BARCIA, Roque

  Polígrafo y revolucionario andaluz, nacido en Sevilla el 23 de abril de 1823. Una vez terminados sus estudios vivió por algún tiempo en Francia, y de regreso a España colaboró en diversos periódicos (La Democracia, El Demócrata Andaluz), que le granjearon gran popularidad. En 1866 hubo, por razones políticas, de expatriarse a Portugal, de donde regresó dos años más tarde, tras la caída de Isabel II. El triunfo de la revolución en 1868 le dio la Oportunidad de una mayor actividad política, siendo varias veces Diputado por el partido demócrata. En diciembre de 1870 fue encarcelado por suponérsele complicado en el asesinato de Prim y, poco después, puesto en libertad una vez demostrada su inocencia. Posteriormente, en 1873, secundó el movimiento cantonal y se puso al frente de los sublevados de Cartagena; mas, dominados éstos, emigró a Francia, donde vivió varios años dedicado a la literatura y retirado definitivamente de la política, tras la Restauración. De regreso a su patria murió en Madrid el 3 de agosto de 1885.
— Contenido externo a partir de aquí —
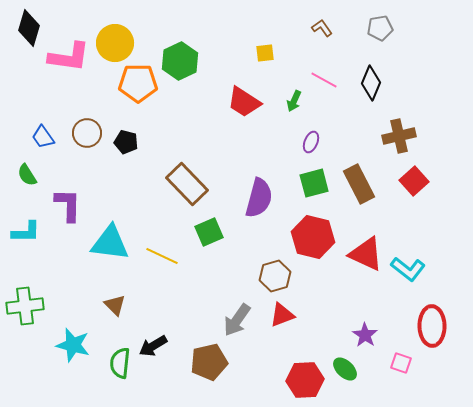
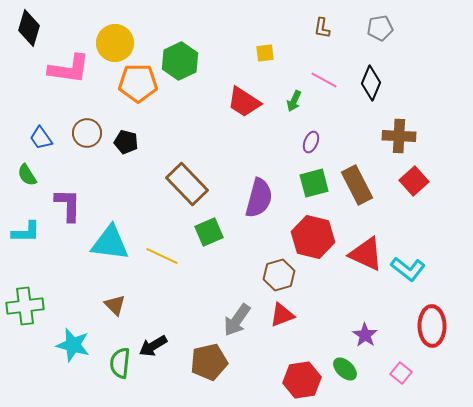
brown L-shape at (322, 28): rotated 135 degrees counterclockwise
pink L-shape at (69, 57): moved 12 px down
brown cross at (399, 136): rotated 16 degrees clockwise
blue trapezoid at (43, 137): moved 2 px left, 1 px down
brown rectangle at (359, 184): moved 2 px left, 1 px down
brown hexagon at (275, 276): moved 4 px right, 1 px up
pink square at (401, 363): moved 10 px down; rotated 20 degrees clockwise
red hexagon at (305, 380): moved 3 px left; rotated 6 degrees counterclockwise
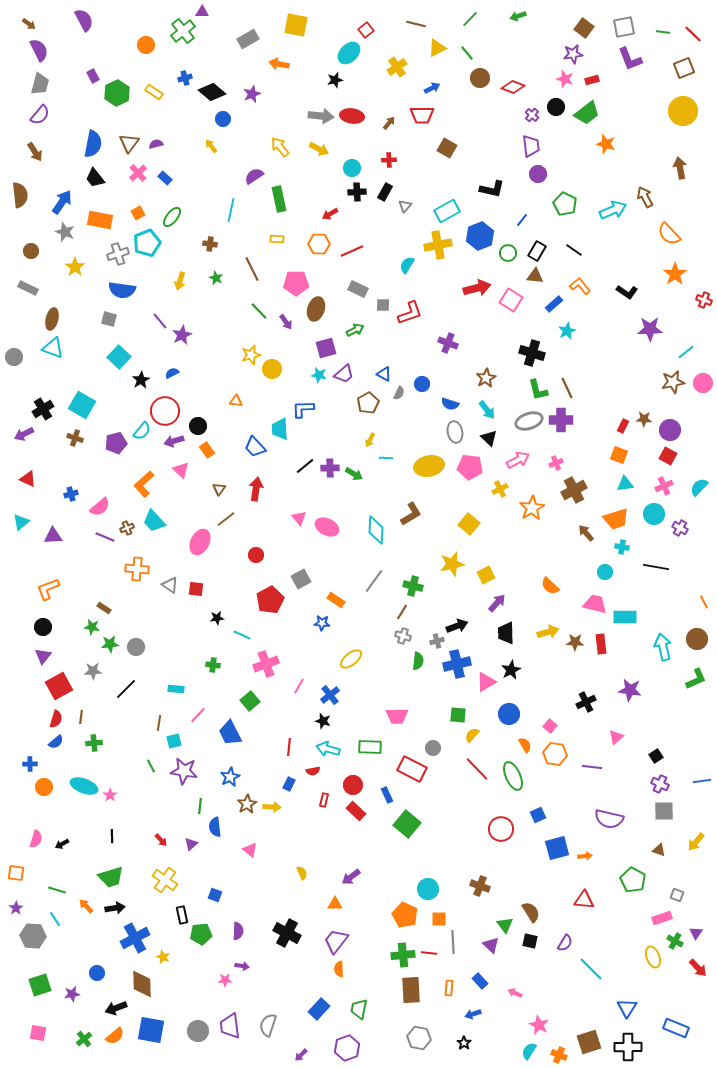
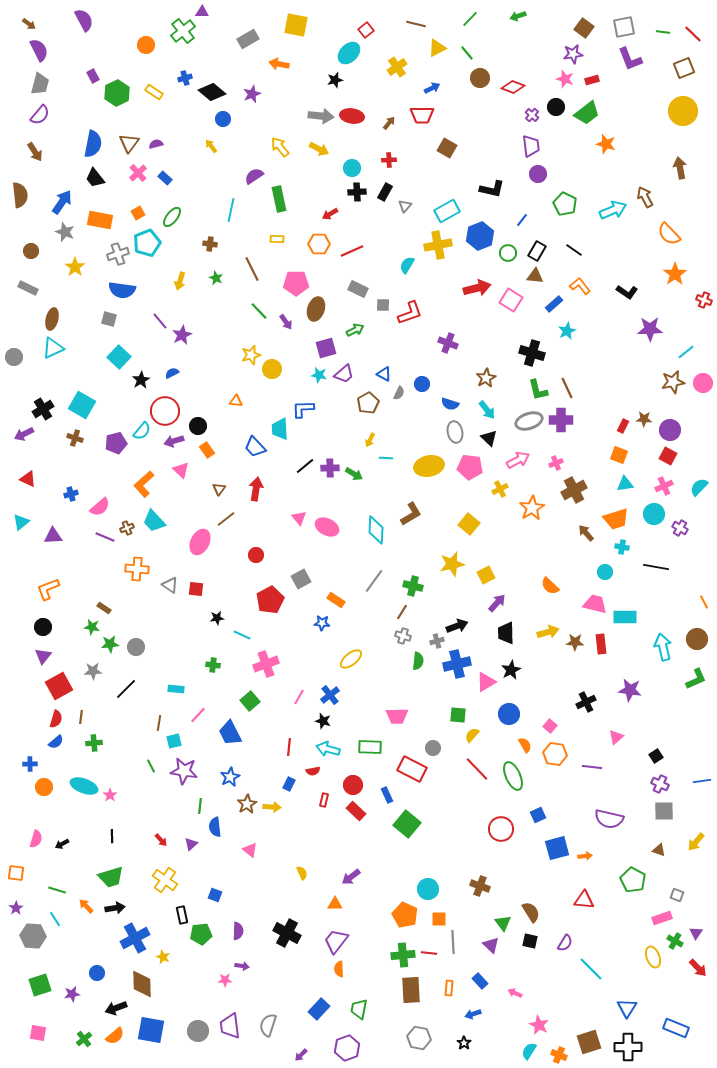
cyan triangle at (53, 348): rotated 45 degrees counterclockwise
pink line at (299, 686): moved 11 px down
green triangle at (505, 925): moved 2 px left, 2 px up
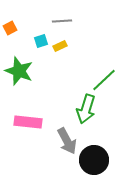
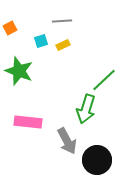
yellow rectangle: moved 3 px right, 1 px up
black circle: moved 3 px right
  Como literato, su obra, consistente en algunos dramas y novelas inspirados en Víctor Rugo y Alfieri, es mediocre. Mayor importancia ofrece su labor filológica, concretada en el Diccionario de sinónimos y en el Diccionario etimológico de la lengua castellana, obra de relevante mérito y exponente claro de la sólida formación y erudición de su autor. Doctrinalmente, empero, sus amplísimas lecturas asimiladas por un espíritu de corte místico y a lo largo de una agitada vida de revolucionario, produjeron una amalgama conceptual que presenta a las veces los perfiles de un sincretismo greco-oriental y de un hegelianismo de impronta krausista, y que mereció reiteradas veces la condena de la jerarquía eclesiástica, que mandó retirar algunos libros y la acerva crítica del canónigo Manterola y del célebre apologista doctor Mateo Gago.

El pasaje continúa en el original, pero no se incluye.